Müminlerin annelerinden.
Hazret-i Cüveyriyye, benî Mustalak kabilesi reisi Hâris bin Dırar’ın kızıdır.
Hicretin beşinci yılında yapılan Benî Mustalak (veya Müreysî) savaşında esir
alınmış, babası da kaçmıştı. Kabilesinden de 600 kişi esir düşmüştü. Esirlerin
arasında bulunan Cüveyriyye’yi kurtarmak için, babası Hâris, bir sürü deve
getirdi.
İki deveyi de getir!
Bunların içinde çok iyi cins olan iki deveyi kıyamayıp, şehir dışında sakladı.
Hâris, Resul-i ekremin huzuruna geldiğinde, Resulullah efendimiz buyurdu ki:
- Falan yerde sakladığın iki deveyi de getir!
Hâris, bu duruma çok şaşırıp dedi ki:
- Şehadet ederim ki, Allahtan başka tapılacak, kulluk edilecek hak bir mâbud,
ilâh yoktur ve sen Onun elçisisin. Allahü teâlâya yemin ederim ki, Allahtan
başka kimsenin bundan haberi yok idi.
Böylece iki oğlu ve kabilesinden birçok insanla beraber müslüman oldu.
Resulullah efendimiz develeri alıp, Hâris’e kızını geri verdi. Babası,
ağabeyleri ve kabilesinden birçok insandan sonra, Cüveyriyye de müslüman oldu.
Müslüman olan Cüveyriyye’yi Resulullah efendimiz babasından isteyip, kendilerine
nikâhladılar ve 400 dirhem mehir takdir ettiler.

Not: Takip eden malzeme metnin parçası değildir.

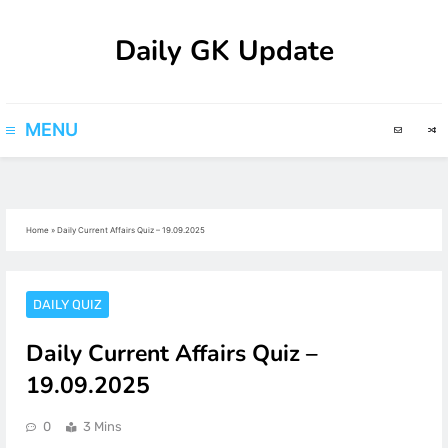
Skip
Daily GK Update
to
content
MENU
Home
»
Daily Current Affairs Quiz – 19.09.2025
DAILY QUIZ
Daily Current Affairs Quiz –
19.09.2025
0
3 Mins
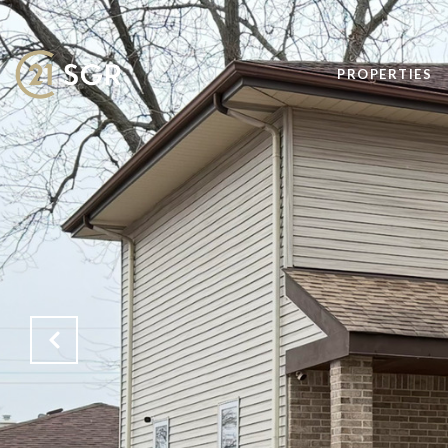
PROPERTIES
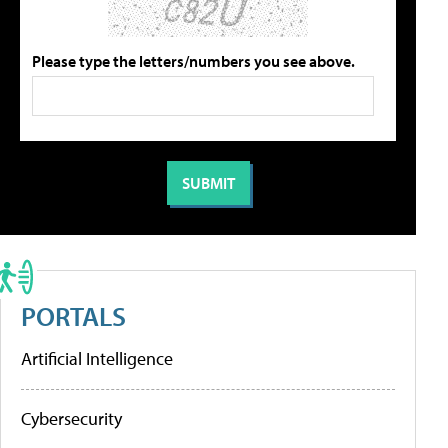
Please type the letters/numbers you see above.
PORTALS
Artificial Intelligence
Cybersecurity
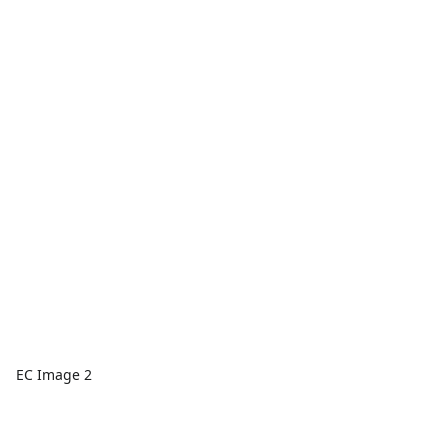
EC Image 2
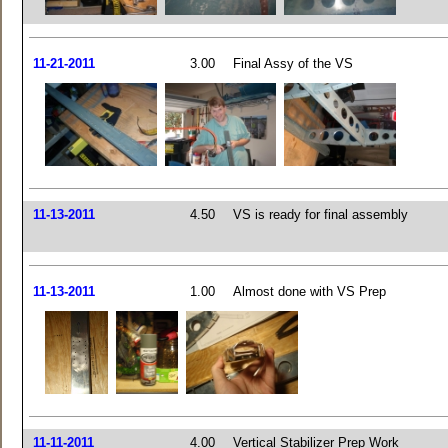
11-21-2011
3.00
Final Assy of the VS
11-13-2011
4.50
VS is ready for final assembly
11-13-2011
1.00
Almost done with VS Prep
11-11-2011
4.00
Vertical Stabilizer Prep Work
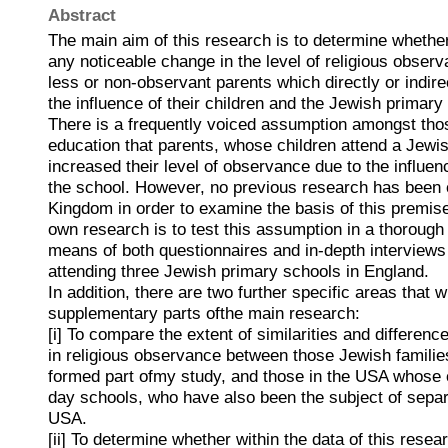
Abstract
The main aim of this research is to determine whethe
any noticeable change in the level of religious observ
less or non-observant parents which directly or indirec
the influence of their children and the Jewish primary
There is a frequently voiced assumption amongst tho
education that parents, whose children attend a Jewi
increased their level of observance due to the influenc
the school. However, no previous research has been c
Kingdom in order to examine the basis of this premi
own research is to test this assumption in a thoroug
means of both questionnaires and in-depth interviews 
attending three Jewish primary schools in England.
In addition, there are two further specific areas that w
supplementary parts ofthe main research:
[i] To compare the extent of similarities and differen
in religious observance between those Jewish famili
formed part ofmy study, and those in the USA whose 
day schools, who have also been the subject of separ
USA.
[ii] To determine whether within the data of this resea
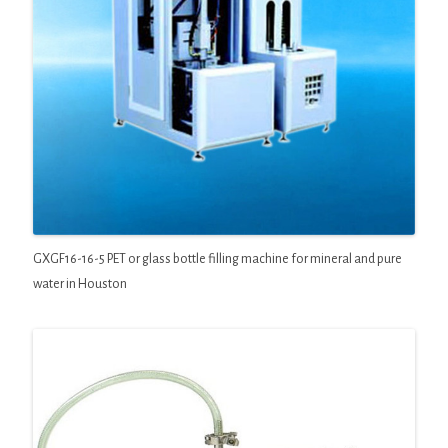
GXGF16-16-5 PET or glass bottle filling machine for mineral and pure
water in Houston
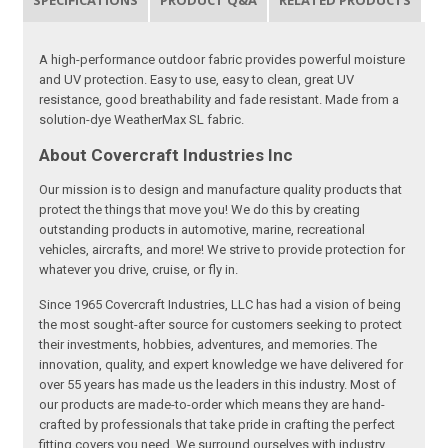
SPECIFICATIONS
PRODUCT Q&A
RELATED PRODUCTS
A high-performance outdoor fabric provides powerful moisture
and UV protection. Easy to use, easy to clean, great UV
resistance, good breathability and fade resistant. Made from a
solution-dye WeatherMax SL fabric.
About Covercraft Industries Inc
Our mission is to design and manufacture quality products that
protect the things that move you! We do this by creating
outstanding products in automotive, marine, recreational
vehicles, aircrafts, and more! We strive to provide protection for
whatever you drive, cruise, or fly in.
Since 1965 Covercraft Industries, LLC has had a vision of being
the most sought-after source for customers seeking to protect
their investments, hobbies, adventures, and memories. The
innovation, quality, and expert knowledge we have delivered for
over 55 years has made us the leaders in this industry. Most of
our products are made-to-order which means they are hand-
crafted by professionals that take pride in crafting the perfect
fitting covers you need. We surround ourselves with industry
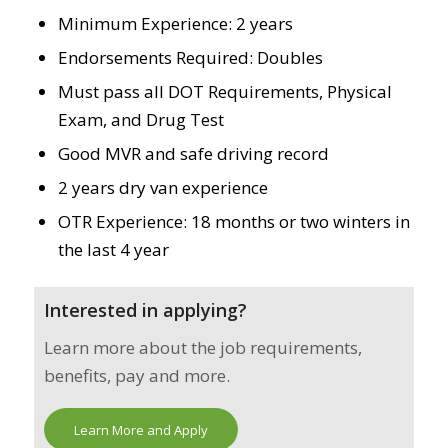
Minimum Experience: 2 years
Endorsements Required: Doubles
Must pass all DOT Requirements, Physical
Exam, and Drug Test
Good MVR and safe driving record
2 years dry van experience
OTR Experience: 18 months or two winters in
the last 4 year
Interested in applying?
Learn more about the job requirements,
benefits, pay and more.
Learn More and Apply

Eshab-ı kiram, Resulullahın Hazret-i Cüveyriyye’yi nikâhladığını duyunca,
dediler ki:
- Biz Resulullahın ailesinin, annemizin akrabalarını, hizmetçi, köle olarak
kullanmaktan haya ederiz.
Bu hâl yüzlerce esirin azat olmasına, serbest bırakılmasına vesile oldu. Hazret-i
Cüveyriyye bu hâli söyleyerek her zaman övünürdü. Bu ciheti takdir eden Hazret-i
Aişe demiştir ki:
- Ben Cüveyriyye kadar kavmine hayrı dokunan kadın görmedim.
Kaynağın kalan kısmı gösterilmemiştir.